We can add to this this. an early example is Frank Hurley’s Australia: a Camera Study in the 1950s and a more recent one is David Mark’s Roadtrip made with Polaroids and Diana cameras during the late 1990s and early 2000s. However, unlike the US where Robert Franks’ The Americans is an iconic text in the history of photography on the road, the history of road trip photography in Australia is sparse and fragmentary and it lacks an iconic text. Consequently, there is a no recognisable tradition of Australian photographers engaged with the subject of the road.
Dagnall says that it in comparison to the US “it is difficult in Australia to avoid images of vast spaces in which traces of human interaction are ephemeral and often appear to be non-existent. It seems then that what has been avoided by Australian photographers is not the road trip itself, but the historically complex and laden territory of wilderness and landscape.” In chapter three, ‘Land and landscape’, in her Photography in Australia (2007) Helen Ennis says that during the 1980s and 90s the natural landscape was almost non-existent in art photography.
Dagnall says that Trent Parke’s book Minutes to Midnight ( 2003-2005) is a recent example of the Australian roadtrip and that Park can be seen to be an exception to this historical avoidance. He is one photographer “who has not shied away from this discussion… His images take into account the wildness of the Australian landscape and expose this as an essential part of the road trip experience in Australia.”
Dagnell is interested in photographically exploring the dark side of the Australian landscape –and creating a visual representation of what has come to be called the Australian Gothic, a genre that is well established in literature, post-colonial studies and film though not in the visual arts including photography. This is a landscape that is encoded with human mythologies and stories of time past–a a landscape cultured and peopled.
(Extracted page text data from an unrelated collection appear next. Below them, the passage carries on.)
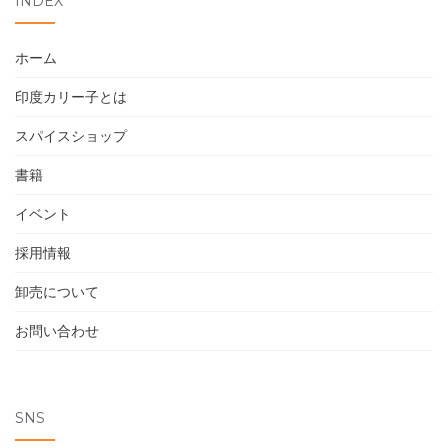
INDEX
お問い合わせ
ホーム
印度カリー子とは
スパイスショップ
書籍
イベント
採用情報
卸売について
お問い合わせ
SNS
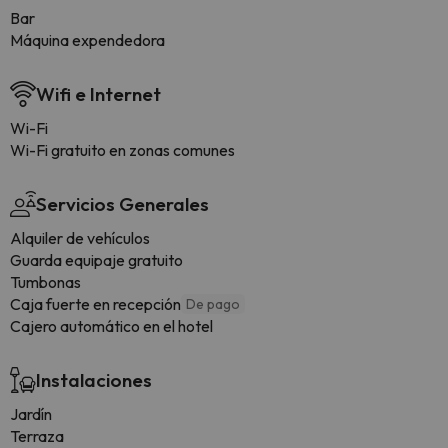
Bar
Máquina expendedora
Wifi e Internet
Wi-Fi
Wi-Fi gratuito en zonas comunes
Servicios Generales
Alquiler de vehículos
Guarda equipaje gratuito
Tumbonas
Caja fuerte en recepción
De pago
Cajero automático en el hotel
Instalaciones
Jardín
Terraza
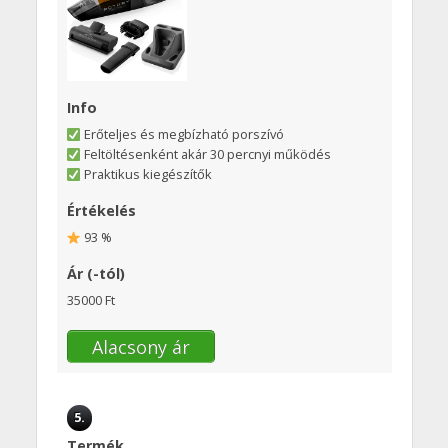
Info
Erőteljes és megbízható porszívó
Feltöltésenként akár 30 percnyi működés
Praktikus kiegészítők
Értékelés
93 %
Ár (-tól)
35000 Ft
Alacsony ár
5.
Termék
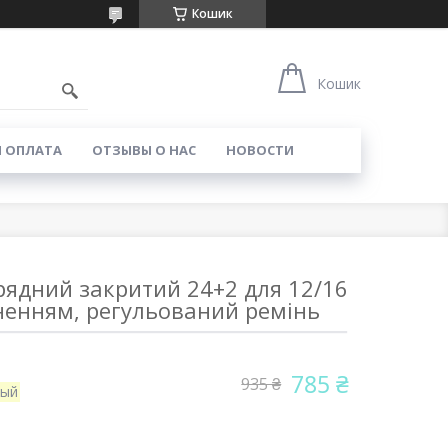
Кошик
Кошик
И ОПЛАТА
ОТЗЫВЫ О НАС
НОВОСТИ
ядний закритий 24+2 для 12/16
сненням, регульований ремінь
785 ₴
935 ₴
ный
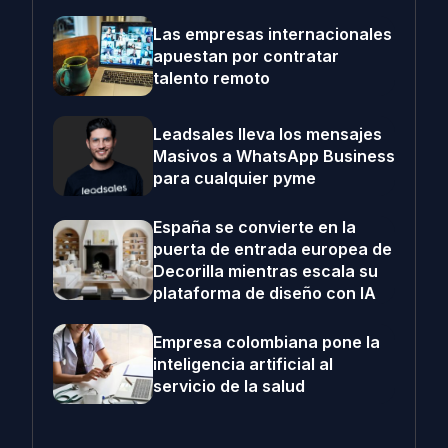
Las empresas internacionales
apuestan por contratar
talento remoto
Leadsales lleva los mensajes
Masivos a WhatsApp Business
para cualquier pyme
España se convierte en la
puerta de entrada europea de
Decorilla mientras escala su
plataforma de diseño con IA
Empresa colombiana pone la
inteligencia artificial al
servicio de la salud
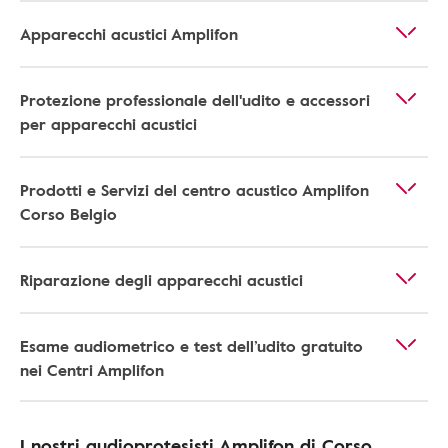
Apparecchi acustici Amplifon
Protezione professionale dell'udito e accessori
per apparecchi acustici
Prodotti e Servizi del centro acustico Amplifon
Corso Belgio
Riparazione degli apparecchi acustici
Esame audiometrico e test dell’udito gratuito
nei Centri Amplifon
I nostri audioprotesisti Amplifon di Corso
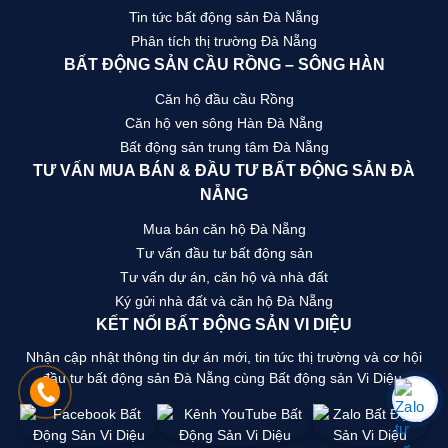
Tin tức bất động sản Đà Nẵng
Phân tích thị trường Đà Nẵng
BẤT ĐỘNG SẢN CẦU RỒNG – SÔNG HÀN
Căn hộ đầu cầu Rồng
Căn hộ ven sông Hàn Đà Nẵng
Bất động sản trung tâm Đà Nẵng
TƯ VẤN MUA BÁN & ĐẦU TƯ BẤT ĐỘNG SẢN ĐÀ
NẴNG
Mua bán căn hộ Đà Nẵng
Tư vấn đầu tư bất động sản
Tư vấn dự án, căn hộ và nhà đất
Ký gửi nhà đất và căn hộ Đà Nẵng
KẾT NỐI BẤT ĐỘNG SẢN VI DIỆU
Nhận cập nhật thông tin dự án mới, tin tức thị trường và cơ hội
đầu tư bất động sản Đà Nẵng cùng Bất động sản Vi Diệu.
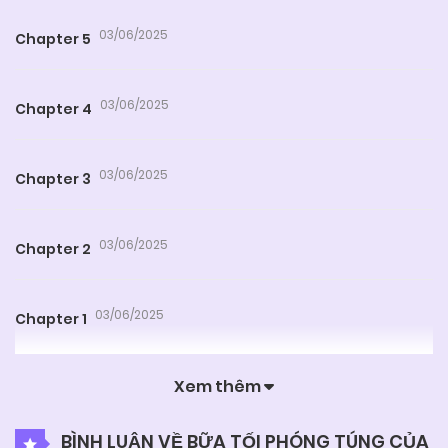
03/06/2025
Chapter 5
03/06/2025
Chapter 4
03/06/2025
Chapter 3
03/06/2025
Chapter 2
03/06/2025
Chapter 1
Xem thêm
BÌNH LUẬN VỀ BỮA TỐI PHÓNG TÚNG CỦA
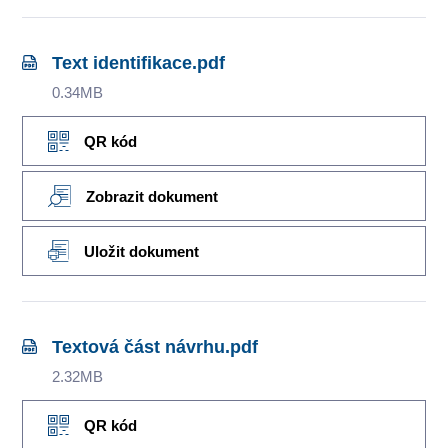
Text identifikace.pdf
0.34MB
QR kód
Zobrazit dokument
Uložit dokument
Textová část návrhu.pdf
2.32MB
QR kód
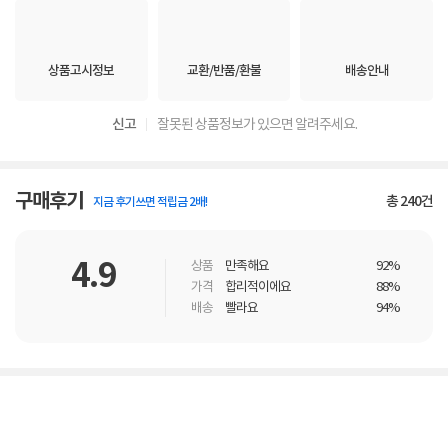
상품고시정보
교환/반품/환불
배송안내
신고
잘못된 상품정보가 있으면 알려주세요.
구매후기
총
240
건
지금 후기쓰면 적립금 2배!
4.9
상품
만족해요
92%
가격
합리적이에요
88%
배송
빨라요
94%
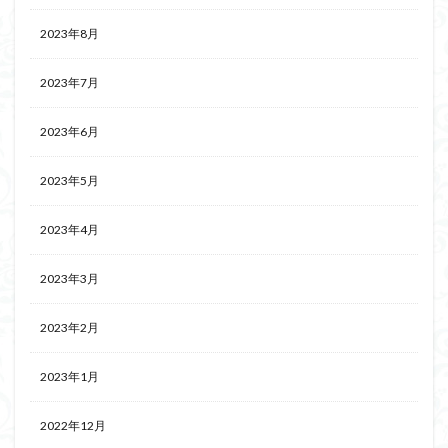
2023年8月
2023年7月
2023年6月
2023年5月
2023年4月
2023年3月
2023年2月
2023年1月
2022年12月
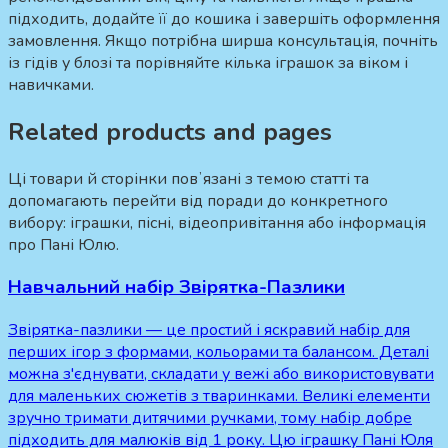
підходить, додайте її до кошика і завершіть оформлення
замовлення. Якщо потрібна ширша консультація, почніть
із гідів у блозі та порівняйте кілька іграшок за віком і
навичками.
Related products and pages
Ці товари й сторінки повʼязані з темою статті та
допомагають перейти від поради до конкретного
вибору: іграшки, пісні, відеопривітання або інформація
про Пані Юлю.
Навчальний набір Звірятка-Пазлики
Звірятка-пазлики — це простий і яскравий набір для
перших ігор з формами, кольорами та балансом. Деталі
можна з'єднувати, складати у вежі або використовувати
для маленьких сюжетів з тваринками. Великі елементи
зручно тримати дитячими ручками, тому набір добре
підходить для малюків від 1 року. Цю іграшку Пані Юля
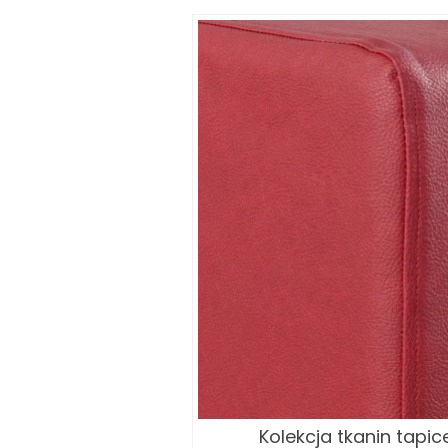
Kolekcja tkanin tapic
Dagnall research questions are: ‘what is the cultural and social significance of the Gothic condition in its relationship to the Australian landscape and in what ways can a photographic practice identify and respond to an Australian Gothic imaginary in and through the [historicised] landscape? ‘Dagnall says that is a distinct lack of commentary or theoretical writing on the Australian Gothic as it relates to the visual arts. The tropes are dark skies, isolation, a heavy mood, heavy storm clouds, the eerie, often empty landscape, and a sensibility of loss and death.
The Gothic is a pervasive mode for exploring anxieties about the Australian settler-colonial experience, particularly the settler’s struggle between the knowledge of colonial violence and the imperative to repress its memory by displacing it defensively onto the landscape. I guess that ruined and empty spaces would suggest the aftermath of violence.